In that climate of a growing Sunni terrorist threat, the idea that the CIA could effectively arm and train a "moderate" rebel force to somehow compete with the Islamists was already delusional, yet that was the dominant argument among the Important People of Official Washington, simply organize a "moderate" army to oust Assad and everything would turn out just great.
At the time, the neocons and their junior partners, the "liberal interventionists," were in full rhetorical battle garb, their usual attire. They had prevailed upon President Barack Obama to support a similar "regime change" in Libya where dictator Muammar Gaddafi also had cited terrorist Islamist networks -- operating in eastern Libya -- and vowed to crush them.

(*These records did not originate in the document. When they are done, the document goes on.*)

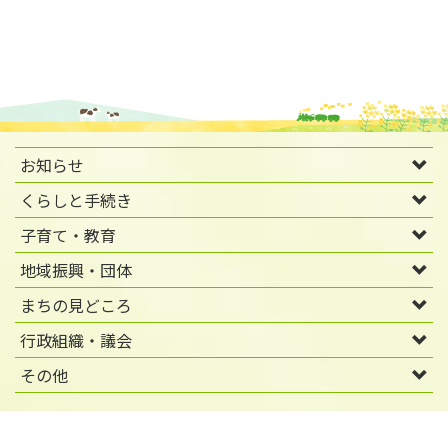
お知らせ
くらしと手続き
子育て・教育
地域振興・団体
まちの見どころ
行政組織・議会
その他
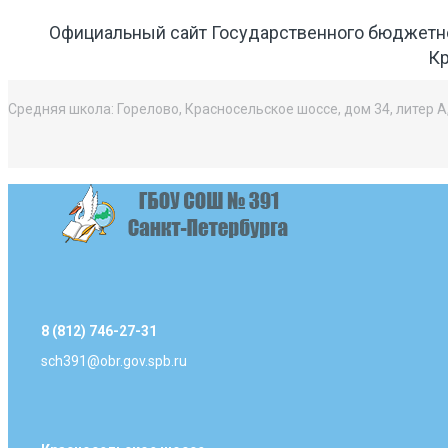
Официальный сайт Государственного бюджетн
Кр
Средняя школа: Горелово, Красносельское шоссе, дом 34, литер А
8 (812) 746-27-31
sch391@obr.gov.spb.ru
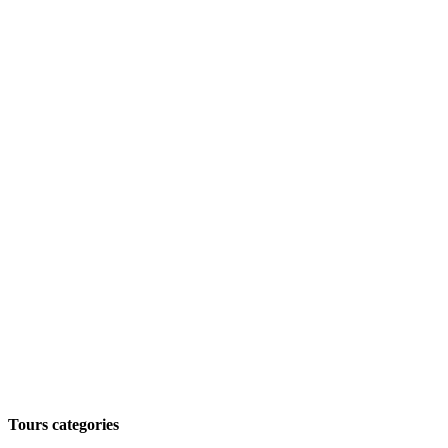
Tours categories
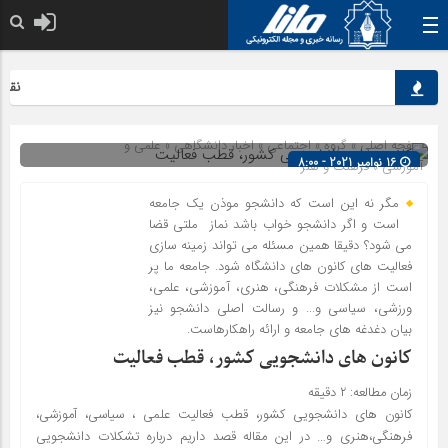
نقش کل
صفحه اصلی
» گروه »
اجتماعی
»
اخبار دانشگاهی
»
علمی و
16 نوامبر 2021 - 8:00
آموزشی
»
فرهنگ و هنر
شناسه : 1512
مگر نه این است که دانشجو موذن یک جامعه
است و اگر دانشجو خواب باشد نماز ملتی قضا
می شود؟ دقیقا همین مسئله می تواند زمینه سازی
فعالیت های کانون های دانشگاه شود. جامعه ما پر
است از مشکلات فرهنگی، هنری، آموزشی، علمی،
ورزشی، سیاسی و... و رسالت اصلی دانشجو نیز
بیان دغدغه های جامعه و ارائه راهکارهاست.
کانون های دانشجویی کشور، قطب فعالیت
زمان مطالعه:
۲
دقیقه
کانون های دانشجویی کشور، قطب فعالیت علمی ، سیاسی، آموزشی،
فرهنگی،هنری و… در این مقاله قصد داریم درباره تشکلات دانشجویی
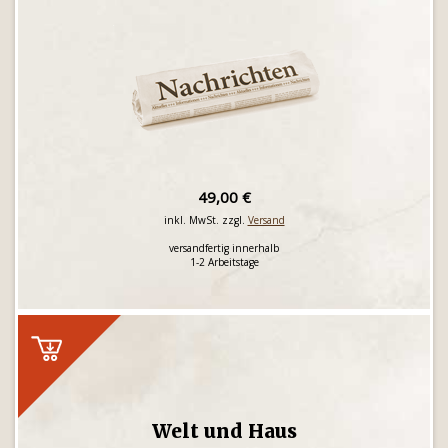
49,00 €
inkl. MwSt. zzgl.
Versand
versandfertig innerhalb
1-2 Arbeitstage
Welt und Haus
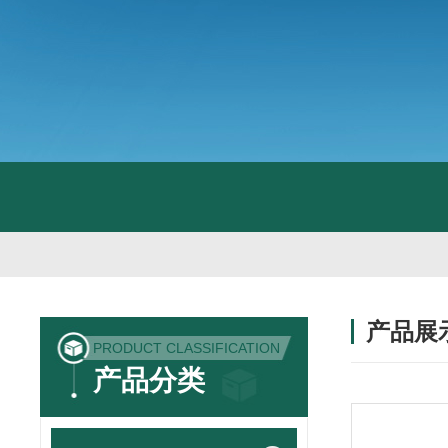
产品展
PRODUCT CLASSIFICATION
产品分类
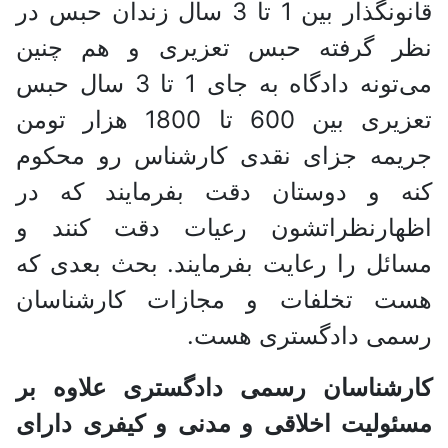
قانونگذار بین 1 تا 3 سال زندان حبس در
نظر گرفته حبس تعزیری و هم چنین
می‌تونه دادگاه به جای 1 تا 3 سال حبس
تعزیری بین 600 تا 1800 هزار تومن
جریمه جزای نقدی کارشناس رو محکوم
کنه و دوستان دقت بفرمایند که در
اظهارنظراتشون رعیات دقت کنند و
مسائل را رعایت بفرمایند. بحث بعدی که
هست تخلفات و مجازات کارشناسان
رسمی دادگستری هست.
کارشناسان رسمی دادگستری علاوه بر
مسئولیت اخلاقی و مدنی و کیفری دارای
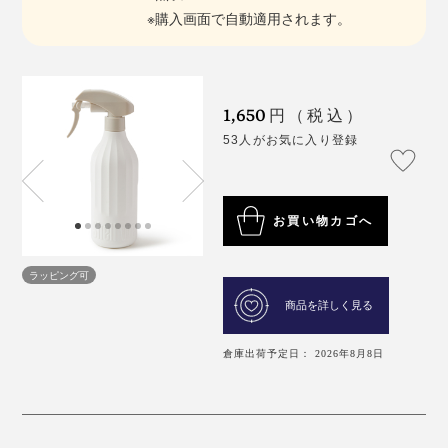
※購入画面で自動適用されます。
1,650
円（税込）
53人がお気に入り登録
お買い物カゴへ
ラッピング可
商品を詳しく見る
倉庫出荷予定日： 2026年8月8日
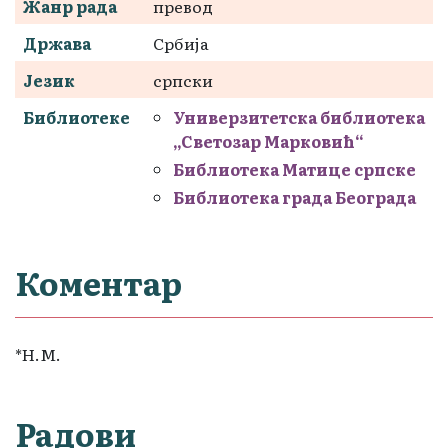
Жанр рада
превод
Држава
Србија
Језик
српски
Библиотеке
Универзитетска библиотека
„Светозар Марковић“
Библиотека Матице српске
Библиотека града Београда
Коментар
*Н.М.
Радови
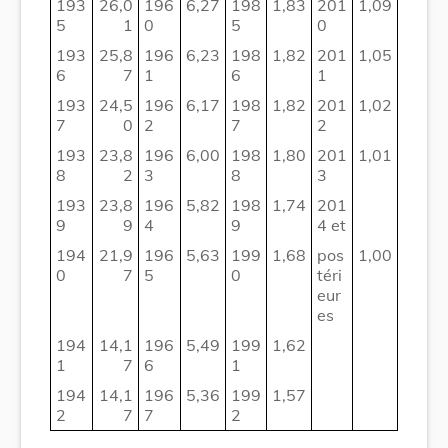
193
26,0
196
6,27
198
1,83
201
1,09
5
1
0
5
0
193
25,8
196
6,23
198
1,82
201
1,05
6
7
1
6
1
193
24,5
196
6,17
198
1,82
201
1,02
7
0
2
7
2
193
23,8
196
6,00
198
1,80
201
1,01
8
2
3
8
3
193
23,8
196
5,82
198
1,74
201
9
9
4
9
4 et
194
21,9
196
5,63
199
1,68
pos
1,00
0
7
5
0
téri
eur
es
194
14,1
196
5,49
199
1,62
1
7
6
1
194
14,1
196
5,36
199
1,57
2
7
7
2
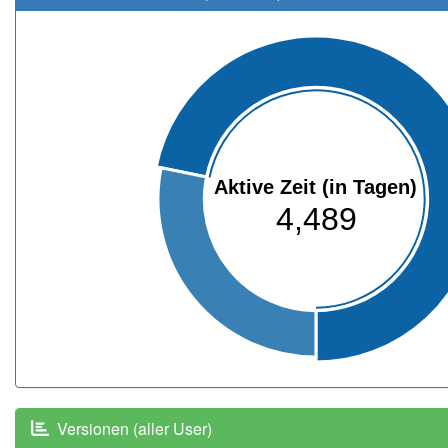
Aktive Zeit (in Tagen)
4,489
Versionen (aller User)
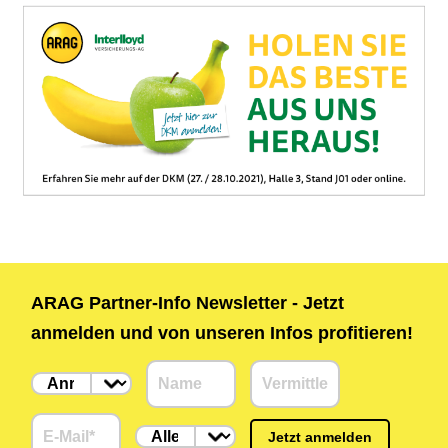
ARAG Partner-Info Newsletter - Jetzt
anmelden und von unseren Infos profitieren!
Jetzt anmelden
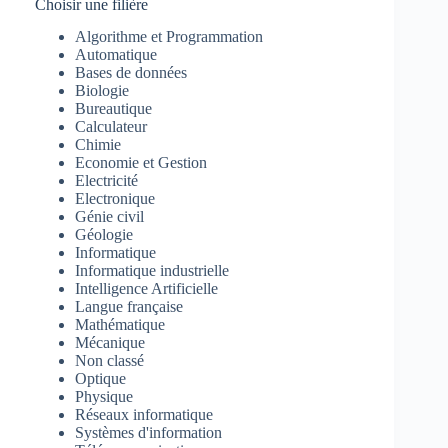
Choisir une filière
Algorithme et Programmation
Automatique
Bases de données
Biologie
Bureautique
Calculateur
Chimie
Economie et Gestion
Electricité
Electronique
Génie civil
Géologie
Informatique
Informatique industrielle
Intelligence Artificielle
Langue française
Mathématique
Mécanique
Non classé
Optique
Physique
Réseaux informatique
Systèmes d'information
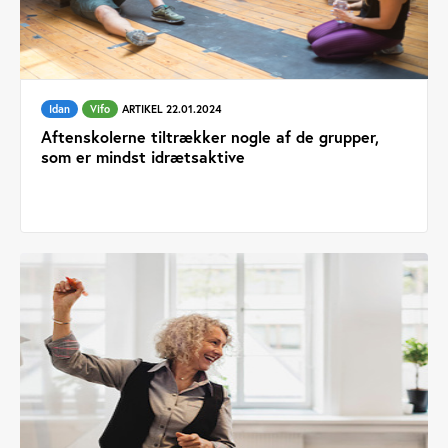
Idan
Vifo
ARTIKEL 22.01.2024
Aftenskolerne tiltrækker nogle af de grupper,
som er mindst idrætsaktive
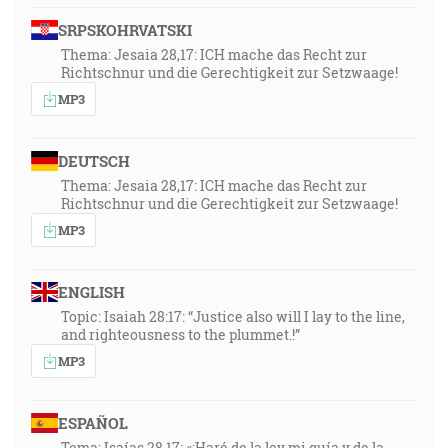
SRPSKOHRVATSKI
Thema: Jesaia 28,17: ICH mache das Recht zur
Richtschnur und die Gerechtigkeit zur Setzwaage!
MP3
DEUTSCH
Thema: Jesaia 28,17: ICH mache das Recht zur
Richtschnur und die Gerechtigkeit zur Setzwaage!
MP3
ENGLISH
Topic: Isaiah 28:17: “Justice also will I lay to the line,
and righteousness to the plummet.!”
MP3
ESPAÑOL
Tema: Isaías 28,17: «¡Haré de la ley mi guía y de la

Instead, brushing aside Gaddafi's terrorist warnings and vowing a "responsibility to protect" -- an "R2P" mission to save -- "innocent civilians," the United States put together an international force to bomb Gaddafi's troops as they tried to regain control of the Benghazi area of eastern Libya. The destruction of Gaddafi's military enabled his various enemies, including Al-Qaeda-connected extremists to seize much of the country, including the capital of Tripoli.
On Oct. 20, 2011, Gaddafi was hunted down in the city of Sirte, beaten, sodomized with a knife and then murdered. Upon the news of Gaddafi's death, Secretary of State Hillary Clinton exulted, "We came. We saw. He died."
However, events turned less happy in the wake of Gaddafi's murder. As he had warned, Islamic extremists were becoming a serious threat. As the jihadists expanded their reach inside the post-Gaddafi power vacuum power, Libya descended into a bloody civil war.